▶ What to produce
Only lines with the string "tout" are wanted. Pull them out of the data.

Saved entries
--*--

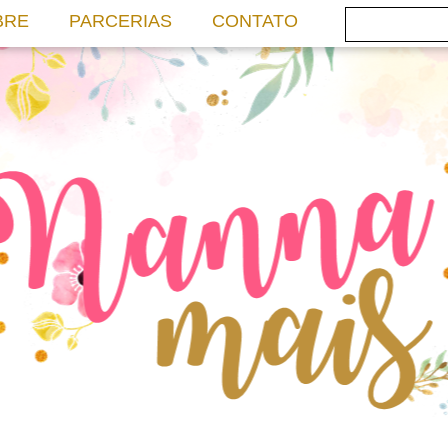
BRE
PARCERIAS
CONTATO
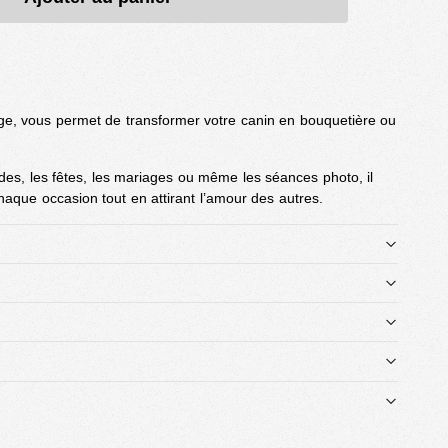
e, vous permet de transformer votre canin en bouquetière ou
es, les fêtes, les mariages ou même les séances photo, il
haque occasion tout en attirant l’amour des autres.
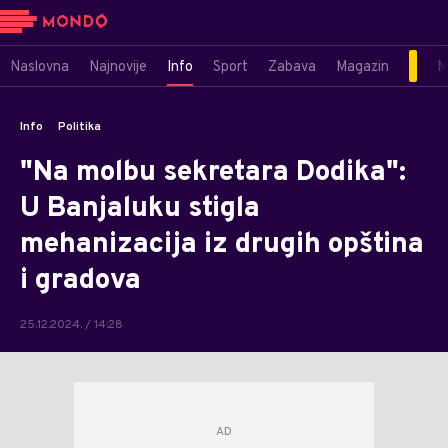
Naslovna
Najnovije
Info
Sport
Zabava
Magazin
M
Info
Politika
"Na molbu sekretara Dodika":
U Banjaluku stigla
mehanizacija iz drugih opština
i gradova
25.12.2024. / 14:28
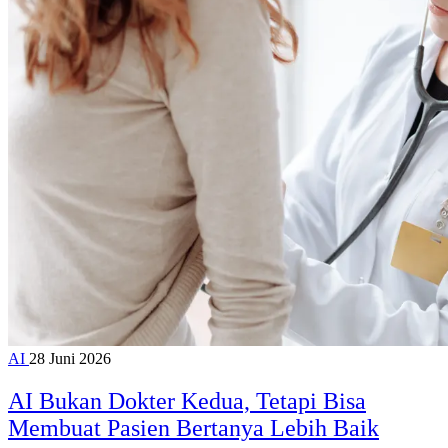
AI
28 Juni 2026
AI Bukan Dokter Kedua, Tetapi Bisa
Membuat Pasien Bertanya Lebih Baik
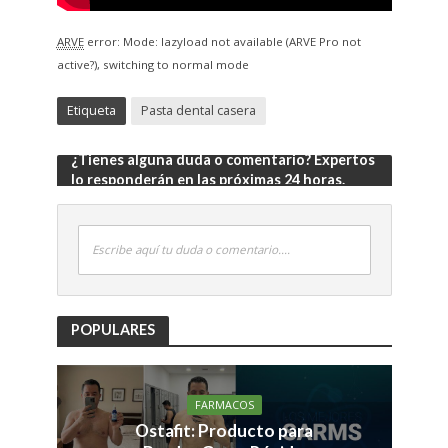
ARVE
error: Mode: lazyload not available (ARVE Pro not
active?), switching to normal mode
Etiqueta
Pasta dental casera
¿Tienes alguna duda o comentario? Expertos
lo responderán en las próximas 24 horas.
Escribe aquí tu duda o comentario....
POPULARES
FARMACOS
Ostafit: Producto para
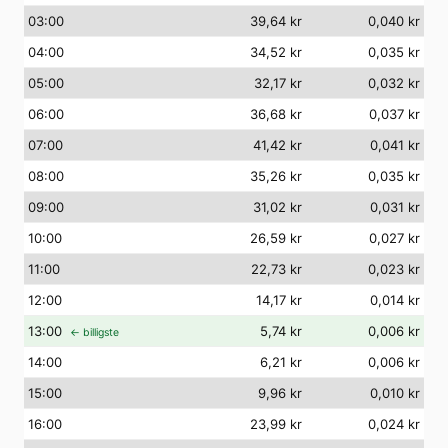
03
:00
39,64 kr
0,040 kr
04
:00
34,52 kr
0,035 kr
05
:00
32,17 kr
0,032 kr
06
:00
36,68 kr
0,037 kr
07
:00
41,42 kr
0,041 kr
08
:00
35,26 kr
0,035 kr
09
:00
31,02 kr
0,031 kr
10
:00
26,59 kr
0,027 kr
11
:00
22,73 kr
0,023 kr
12
:00
14,17 kr
0,014 kr
13
:00
5,74 kr
0,006 kr
← billigste
14
:00
6,21 kr
0,006 kr
15
:00
9,96 kr
0,010 kr
16
:00
23,99 kr
0,024 kr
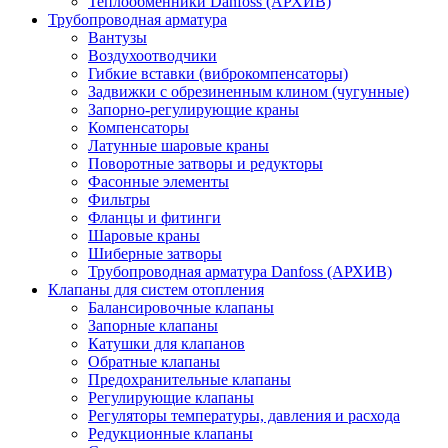
Теплообменники Danfoss (АРХИВ)
Трубопроводная арматура
Вантузы
Воздухоотводчики
Гибкие вставки (виброкомпенсаторы)
Задвижки с обрезиненным клином (чугунные)
Запорно-регулирующие краны
Компенсаторы
Латунные шаровые краны
Поворотные затворы и редукторы
Фасонные элементы
Фильтры
Фланцы и фитинги
Шаровые краны
Шиберные затворы
Трубопроводная арматура Danfoss (АРХИВ)
Клапаны для систем отопления
Балансировочные клапаны
Запорные клапаны
Катушки для клапанов
Обратные клапаны
Предохранительные клапаны
Регулирующие клапаны
Регуляторы температуры, давления и расхода
Редукционные клапаны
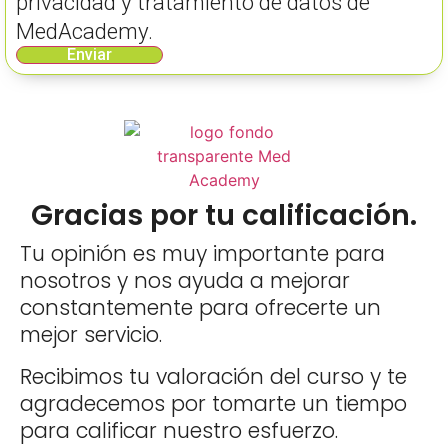
privacidad y tratamiento de datos de
MedAcademy.
Enviar
Gracias por tu calificación.
Tu opinión es muy importante para
nosotros y nos ayuda a mejorar
constantemente para ofrecerte un
mejor servicio.
Recibimos tu valoración del curso y te
agradecemos por tomarte un tiempo
para calificar nuestro esfuerzo.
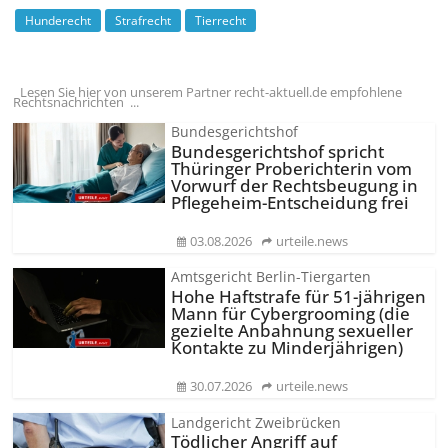
Hunderecht
Strafrecht
Tierrecht
Lesen Sie hier von unserem Partner recht-aktuell.de empfohlene
Rechtsnachrichten ...
Bundesgerichtshof
Bundesgerichtshof spricht
Thüringer Proberichterin vom
Vorwurf der Rechtsbeugung in
Pflegeheim-Entscheidung frei
03.08.2026
urteile.news
Amtsgericht Berlin-Tiergarten
Hohe Haftstrafe für 51-jährigen
Mann für Cybergrooming (die
gezielte Anbahnung sexueller
Kontakte zu Minderjährigen)
30.07.2026
urteile.news
Landgericht Zweibrücken
Tödlicher Angriff auf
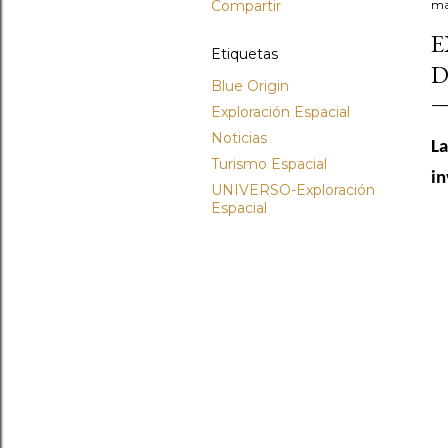
Compartir
ma
E
Etiquetas
D
Blue Origin
Exploración Espacial
Noticias
La
Turismo Espacial
in
UNIVERSO-Exploración
Espacial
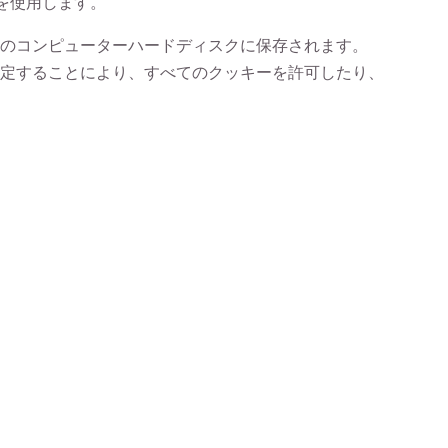
を使用します。
ーのコンピューターハードディスクに保存されます。
定することにより、すべてのクッキーを許可したり、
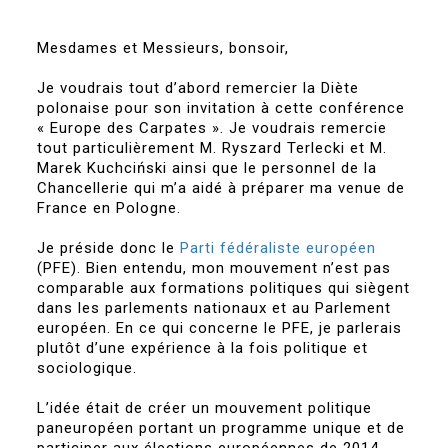
Mesdames et Messieurs, bonsoir,
Je voudrais tout d’abord remercier la Diète
polonaise pour son invitation à cette conférence
« Europe des Carpates ». Je voudrais remercie
tout particulièrement M. Ryszard Terlecki et M.
Marek Kuchciński ainsi que le personnel de la
Chancellerie qui m’a aidé à préparer ma venue de
France en Pologne.
Je préside donc le
Parti fédéraliste européen
(PFE). Bien entendu, mon mouvement n’est pas
comparable aux formations politiques qui siègent
dans les parlements nationaux et au Parlement
européen. En ce qui concerne le PFE, je parlerais
plutôt d’une expérience à la fois politique et
sociologique.
L’idée était de créer un mouvement politique
paneuropéen portant un programme unique et de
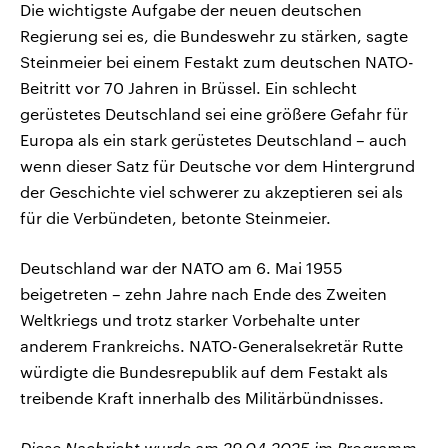
Die wichtigste Aufgabe der neuen deutschen
Regierung sei es, die Bundeswehr zu stärken, sagte
Steinmeier bei einem Festakt zum deutschen NATO-
Beitritt vor 70 Jahren in Brüssel. Ein schlecht
gerüstetes Deutschland sei eine größere Gefahr für
Europa als ein stark gerüstetes Deutschland – auch
wenn dieser Satz für Deutsche vor dem Hintergrund
der Geschichte viel schwerer zu akzeptieren sei als
für die Verbündeten, betonte Steinmeier.
Deutschland war der NATO am 6. Mai 1955
beigetreten – zehn Jahre nach Ende des Zweiten
Weltkriegs und trotz starker Vorbehalte unter
anderem Frankreichs. NATO-Generalsekretär Rutte
würdigte die Bundesrepublik auf dem Festakt als
treibende Kraft innerhalb des Militärbündnisses.
Diese Nachricht wurde am 29.04.2025 im Programm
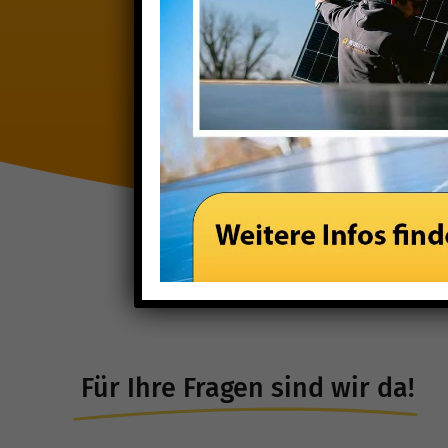
Für Ihre Fragen sind wir da!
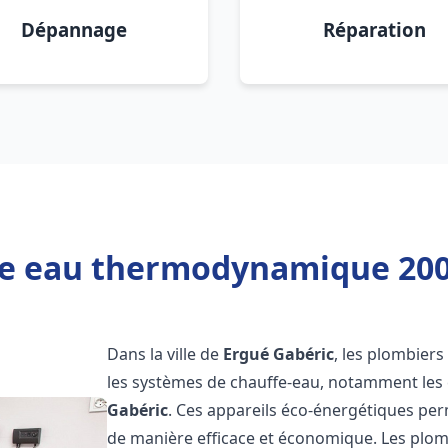
Dépannage
Réparation
fe eau thermodynamique 200l
Dans la ville de
Ergué Gabéric
, les plombiers 
les systèmes de chauffe-eau, notamment le
Gabéric
. Ces appareils éco-énergétiques per
de manière efficace et économique. Les plo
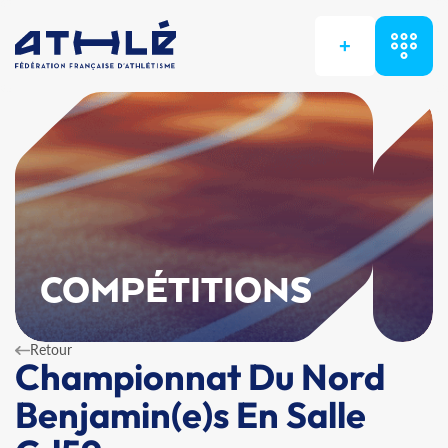
+
COMPÉTITIONS
Retour
Championnat Du Nord
Benjamin(e)s En Salle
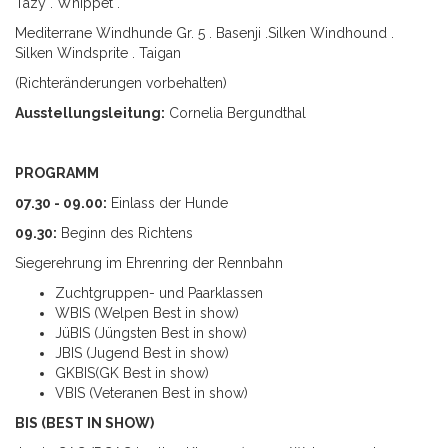
Tazy . Whippet .
Mediterrane Windhunde Gr. 5 . Basenji .Silken Windhound .
Silken Windsprite . Taigan
(Richteränderungen vorbehalten)
Ausstellungsleitung:
Cornelia Bergundthal
PROGRAMM
07.30 - 09.00:
Einlass der Hunde
09.30:
Beginn des Richtens
Siegerehrung im Ehrenring der Rennbahn
Zuchtgruppen- und Paarklassen
WBIS (Welpen Best in show)
JüBIS (Jüngsten Best in show)
JBIS (Jugend Best in show)
GKBIS(GK Best in show)
VBIS (Veteranen Best in show)
BIS (BEST IN SHOW)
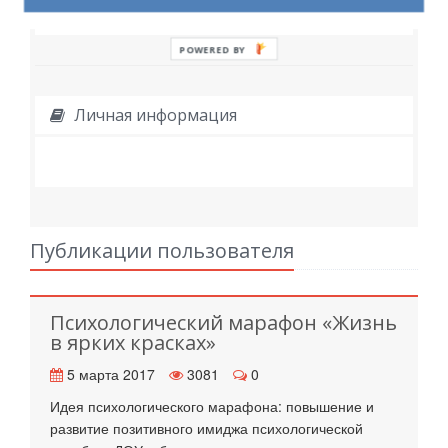
POWERED BY
Личная информация
Публикации пользователя
Психологический марафон «Жизнь
в ярких красках»
5 марта 2017
3081
0
Идея психологического марафона: повышение и
развитие позитивного имиджа психологической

--*--

▶ Problem solution
haque occasion tout en attirant l’amour des autres.
Je voudrais tout d’abord remercier la Diète
tout particulièrement M. Ryszard Terlecki et M.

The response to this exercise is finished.